[Your objective]: Retype every entry word for word.

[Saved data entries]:
= = = = =

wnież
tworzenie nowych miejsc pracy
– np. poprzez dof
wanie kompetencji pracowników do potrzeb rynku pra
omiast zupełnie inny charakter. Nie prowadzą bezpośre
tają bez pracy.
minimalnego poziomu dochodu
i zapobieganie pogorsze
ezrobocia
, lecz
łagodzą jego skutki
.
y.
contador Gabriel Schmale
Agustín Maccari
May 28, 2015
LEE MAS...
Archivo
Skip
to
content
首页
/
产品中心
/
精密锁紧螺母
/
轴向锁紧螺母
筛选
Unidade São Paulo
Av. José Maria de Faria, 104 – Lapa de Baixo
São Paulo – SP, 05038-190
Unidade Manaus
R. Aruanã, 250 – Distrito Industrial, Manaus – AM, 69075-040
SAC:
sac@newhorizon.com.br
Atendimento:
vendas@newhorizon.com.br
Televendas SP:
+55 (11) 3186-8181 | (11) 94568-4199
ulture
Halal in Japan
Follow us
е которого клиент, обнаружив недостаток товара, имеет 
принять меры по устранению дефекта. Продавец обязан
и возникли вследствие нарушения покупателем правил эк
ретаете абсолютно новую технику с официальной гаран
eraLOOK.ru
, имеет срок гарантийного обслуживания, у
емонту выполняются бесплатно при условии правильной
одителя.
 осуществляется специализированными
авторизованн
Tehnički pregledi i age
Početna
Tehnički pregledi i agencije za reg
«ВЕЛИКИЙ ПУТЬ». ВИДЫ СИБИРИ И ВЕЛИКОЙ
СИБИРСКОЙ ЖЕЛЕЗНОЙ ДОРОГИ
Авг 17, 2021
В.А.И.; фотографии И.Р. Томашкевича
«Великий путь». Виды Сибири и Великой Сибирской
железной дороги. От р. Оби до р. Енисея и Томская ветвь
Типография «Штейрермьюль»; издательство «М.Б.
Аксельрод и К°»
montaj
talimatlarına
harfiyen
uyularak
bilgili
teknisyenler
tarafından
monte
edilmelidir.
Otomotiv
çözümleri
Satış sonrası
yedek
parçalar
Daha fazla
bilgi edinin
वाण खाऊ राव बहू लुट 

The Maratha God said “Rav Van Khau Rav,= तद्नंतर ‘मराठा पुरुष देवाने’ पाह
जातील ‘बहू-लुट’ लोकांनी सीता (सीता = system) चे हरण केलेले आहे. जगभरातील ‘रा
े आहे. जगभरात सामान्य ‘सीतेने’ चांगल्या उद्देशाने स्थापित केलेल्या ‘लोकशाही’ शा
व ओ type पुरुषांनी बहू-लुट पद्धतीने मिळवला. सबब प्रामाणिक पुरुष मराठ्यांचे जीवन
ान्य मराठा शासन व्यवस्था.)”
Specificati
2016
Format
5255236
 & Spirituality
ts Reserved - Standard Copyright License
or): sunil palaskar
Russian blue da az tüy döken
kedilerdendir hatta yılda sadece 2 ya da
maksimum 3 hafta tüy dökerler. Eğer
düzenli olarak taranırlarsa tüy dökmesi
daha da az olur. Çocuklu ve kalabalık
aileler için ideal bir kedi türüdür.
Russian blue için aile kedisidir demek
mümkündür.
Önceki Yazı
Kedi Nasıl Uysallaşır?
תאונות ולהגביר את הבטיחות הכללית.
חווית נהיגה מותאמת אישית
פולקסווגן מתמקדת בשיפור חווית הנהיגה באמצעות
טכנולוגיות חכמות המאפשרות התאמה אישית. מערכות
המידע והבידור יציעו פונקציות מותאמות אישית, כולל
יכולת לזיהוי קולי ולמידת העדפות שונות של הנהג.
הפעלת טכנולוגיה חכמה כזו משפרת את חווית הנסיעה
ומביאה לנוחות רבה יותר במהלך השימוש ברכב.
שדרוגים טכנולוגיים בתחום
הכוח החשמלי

= = = = =

[Answer area]:
wnież
tworzenie nowych miejsc pracy
– np. poprzez dof
wanie kompetencji pracowników do potrzeb rynku pra
omiast zupełnie inny charakter. Nie prowadzą bezpośre
tają bez pracy.
minimalnego poziomu dochodu
i zapobieganie pogorsze
ezrobocia
, lecz
łagodzą jego skutki
.
y.
contador Gabriel Schmale
Agustín Maccari
May 28, 2015
LEE MAS...
Archivo
Skip
to
content
首页
/
产品中心
/
精密锁紧螺母
/
轴向锁紧螺母
筛选
Unidade São Paulo
Av. José Maria de Faria, 104 – Lapa de Baixo
São Paulo – SP, 05038-190
Unidade Manaus
R. Aruanã, 250 – Distrito Industrial, Manaus – AM, 69075-040
SAC:
sac@newhorizon.com.br
Atendimento:
vendas@newhorizon.com.br
Televendas SP:
+55 (11) 3186-8181 | (11) 94568-4199
ulture
Halal in Japan
Follow us
е которого клиент, обнаружив недостаток товара, имеет 
принять меры по устранению дефекта. Продавец обязан
и возникли вследствие нарушения покупателем правил эк
ретаете абсолютно новую технику с официальной гаран
eraLOOK.ru
, имеет срок гарантийного обслуживания, у
емонту выполняются бесплатно при условии правильной
одителя.
 осуществляется специализированными
авторизованн
Tehnički pregledi i age
Početna
Tehnički pregledi i agencije za reg
«ВЕЛИКИЙ ПУТЬ». ВИДЫ СИБИРИ И ВЕЛИКОЙ
СИБИРСКОЙ ЖЕЛЕЗНОЙ ДОРОГИ
Авг 17, 2021
В.А.И.; фотографии И.Р. Томашкевича
«Великий путь». Виды Сибири и Великой Сибирской
железной дороги. От р. Оби до р. Енисея и Томская ветвь
Типография «Штейрермьюль»; издательство «М.Б.
Аксельрод и К°»
montaj
talimatlarına
harfiyen
uyularak
bilgili
teknisyenler
tarafından
monte
edilmelidir.
Otomotiv
çözümleri
Satış sonrası
yedek
parçalar
Daha fazla
bilgi edinin
वाण खाऊ राव बहू लुट 

The Maratha God said “Rav Van Khau Rav,= तद्नंतर ‘मराठा पुरुष देवाने’ पाह
जातील ‘बहू-लुट’ लोकांनी सीता (सीता = system) चे हरण केलेले आहे. जगभरातील ‘रा
े आहे. जगभरात सामान्य ‘सीतेने’ चांगल्या उद्देशाने स्थापित केलेल्या ‘लोकशाही’ शा
व ओ type पुरुषांनी बहू-लुट पद्धतीने मिळवला. सबब प्रामाणिक पुरुष मराठ्यांचे जीवन
ान्य मराठा शासन व्यवस्था.)”
Specificati
2016
Format
5255236
 & Spirituality
ts Reserved - Standard Copyright License
or): sunil palaskar
Russian blue da az tüy döken
kedilerdendir hatta yılda sadece 2 ya da
maksimum 3 hafta tüy dökerler. Eğer
düzenli olarak taranırlarsa tüy dökmesi
daha da az olur. Çocuklu ve kalabalık
aileler için ideal bir kedi türüdür.
Russian blue için aile kedisidir demek
mümkündür.
Önceki Yazı
Kedi Nasıl Uysallaşır?
תאונות ולהגביר את הבטיחות הכללית.
חווית נהיגה מותאמת אישית
פולקסווגן מתמקדת בשיפור חווית הנהיגה באמצעות
טכנולוגיות חכמות המאפשרות התאמה אישית. מערכות
המידע והבידור יציעו פונקציות מותאמות אישית, כולל
יכולת לזיהוי קולי ולמידת העדפות שונות של הנהג.
הפעלת טכנולוגיה חכמה כזו משפרת את חווית הנסיעה
ומביאה לנוחות רבה יותר במהלך השימוש ברכב.
שדרוגים טכנולוגיים בתחום
הכוח החשמלי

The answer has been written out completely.